[<prev] [next>] [<thread-prev] [thread-next>] [day] [month] [year] [list]
Message-ID: <e000b124-afd4-28e1-fde2-393b0e38ce19@amd.com>
Date: Wed, 15 Jun 2022 19:49:22 +0530
From: K Prateek Nayak <kprateek.nayak@....com>
To: Yicong Yang <yangyicong@...ilicon.com>, peterz@...radead.org,
mingo@...hat.com, juri.lelli@...hat.com,
vincent.guittot@...aro.org, tim.c.chen@...ux.intel.com,
gautham.shenoy@....com, linux-kernel@...r.kernel.org,
linux-arm-kernel@...ts.infradead.org
Cc: dietmar.eggemann@....com, rostedt@...dmis.org, bsegall@...gle.com,
bristot@...hat.com, prime.zeng@...wei.com,
jonathan.cameron@...wei.com, ego@...ux.vnet.ibm.com,
srikar@...ux.vnet.ibm.com, linuxarm@...wei.com, 21cnbao@...il.com,
guodong.xu@...aro.org, hesham.almatary@...wei.com,
john.garry@...wei.com, shenyang39@...wei.com
Subject: Re: [PATCH v4 1/2] sched: Add per_cpu cluster domain info and
cpus_share_resources API
Hello Yicong,
I replied to the v3 of the series by mistake!

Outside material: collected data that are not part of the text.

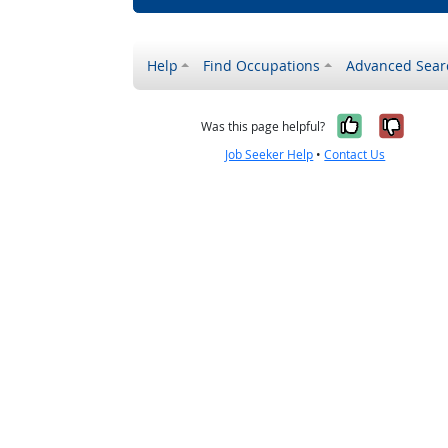
Help
Find Occupations
Advanced Sear
Yes, it w
No, i
Was this page helpful?
Job Seeker Help
•
Contact Us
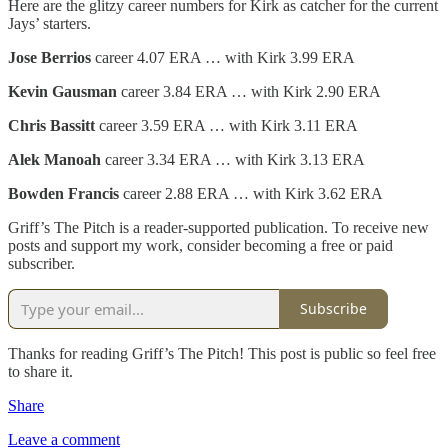
Here are the glitzy career numbers for Kirk as catcher for the current
Jays’ starters.
Jose Berrios
career 4.07 ERA … with Kirk 3.99 ERA
Kevin Gausman
career 3.84 ERA … with Kirk 2.90 ERA
Chris Bassitt
career 3.59 ERA … with Kirk 3.11 ERA
Alek Manoah
career 3.34 ERA … with Kirk 3.13 ERA
Bowden Francis
career 2.88 ERA … with Kirk 3.62 ERA
Griff’s The Pitch is a reader-supported publication. To receive new
posts and support my work, consider becoming a free or paid
subscriber.
Subscribe
Thanks for reading Griff’s The Pitch! This post is public so feel free
to share it.
Share
Leave a comment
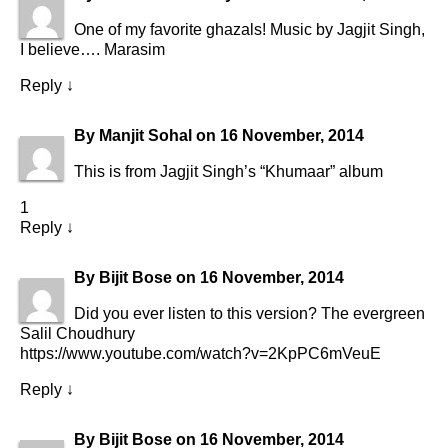
One of my favorite ghazals! Music by Jagjit Singh,
I believe…. Marasim
Reply
↓
By
Manjit Sohal
on
16 November, 2014
This is from Jagjit Singh’s “Khumaar” album
1
Reply
↓
By
Bijit Bose
on
16 November, 2014
Did you ever listen to this version? The evergreen
Salil Choudhury
https://www.youtube.com/watch?v=2KpPC6mVeuE
Reply
↓
By
Bijit Bose
on
16 November, 2014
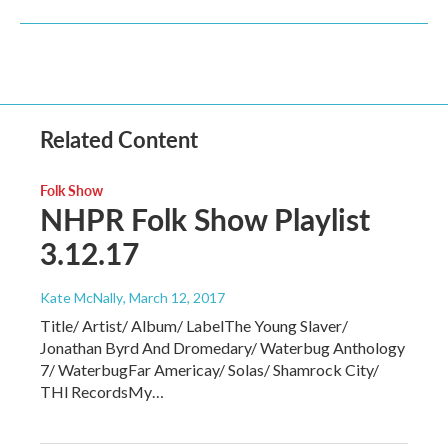
Related Content
Folk Show
NHPR Folk Show Playlist
3.12.17
Kate McNally
, March 12, 2017
Title/ Artist/ Album/ LabelThe Young Slaver/
Jonathan Byrd And Dromedary/ Waterbug Anthology
7/ WaterbugFar Americay/ Solas/ Shamrock City/
THl RecordsMy…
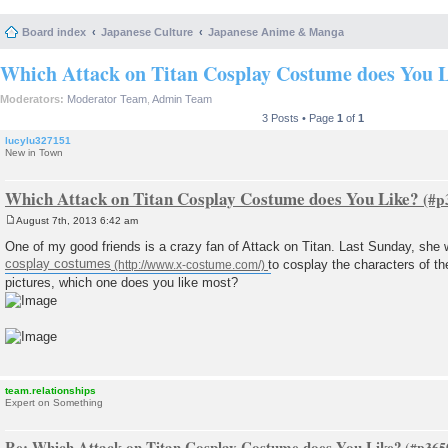
Board index
Japanese Culture
Japanese Anime & Manga
Which Attack on Titan Cosplay Costume does You 
Moderators:
Moderator Team
,
Admin Team
3 Posts • Page
1
of
1
lucylu327151
New in Town
Which Attack on Titan Cosplay Costume does You Like?
August 7th, 2013 6:42 am
P
o
One of my good friends is a crazy fan of Attack on Titan. Last Sunday, she
s
cosplay costumes
to cosplay the characters of t
t
pictures, which one does you like most?
team.relationships
Expert on Something
Re: Which Attack on Titan Cosplay Costume does You Like?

(https://lore.kernel.org/lkml/0b065646-5b05-cbdb-b20c-e1dfef3f4d79@amd.com/)
But rest assured all the analysis discussed there was done with
the v4 patch series. I'll add the same observations below so we
can continue discussion on v4.
We are observing some serious regression with tbench with this patch
series applied. The issue doesn't seem to be related to the actual
functionality of the patch but how the patch changes the per CPU
variable layout.
Discussed below are the results from running tbench on a dual
socket Zen3 (2 x 64C/128T) configured in different NPS modes.
NPS Modes are used to logically divide single socket into
multiple NUMA region.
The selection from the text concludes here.